◆ Assigned task
Word for word, copy the listing below and leave out its images.

◆ Supplied entries
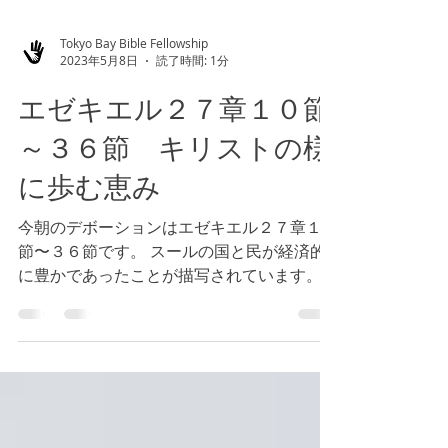
Tokyo Bay Bible Fellowship
2023年5月8日
読了時間: 1分
エゼキエル２７章１０節
～３６節 キリストの様
に歩む恵み
今朝のデボーションはエゼキエル２７章１０
節〜３６節です。 スールの国と民が経済的
に豊かであったことが描写されています。し
かし、そのスールも落ち、謙させられる、と
神様はエゼキエルを通して、語られました。
私たちの信仰生活で最も大切なのは何でしょ
うか。神様との関係でしょうか。も...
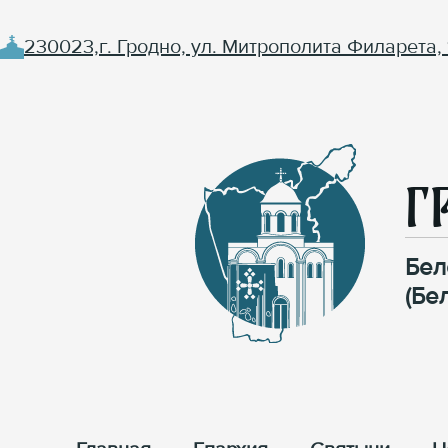
230023,г. Гродно, ул. Митрополита Филарета, 
Г
Бел
(Бе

◆ Output for this exercise
Tokyo Bay Bible Fellowship
2023年5月8日
読了時間: 1分
エゼキエル２７章１０節
～３６節 キリストの様
に歩む恵み
今朝のデボーションはエゼキエル２７章１０
節〜３６節です。 スールの国と民が経済的
に豊かであったことが描写されています。し
かし、そのスールも落ち、謙させられる、と
神様はエゼキエルを通して、語られました。
私たちの信仰生活で最も大切なのは何でしょ
うか。神様との関係でしょうか。も...
230023,г. Гродно, ул. Митрополита Филарета, 
Г
Бел
(Бе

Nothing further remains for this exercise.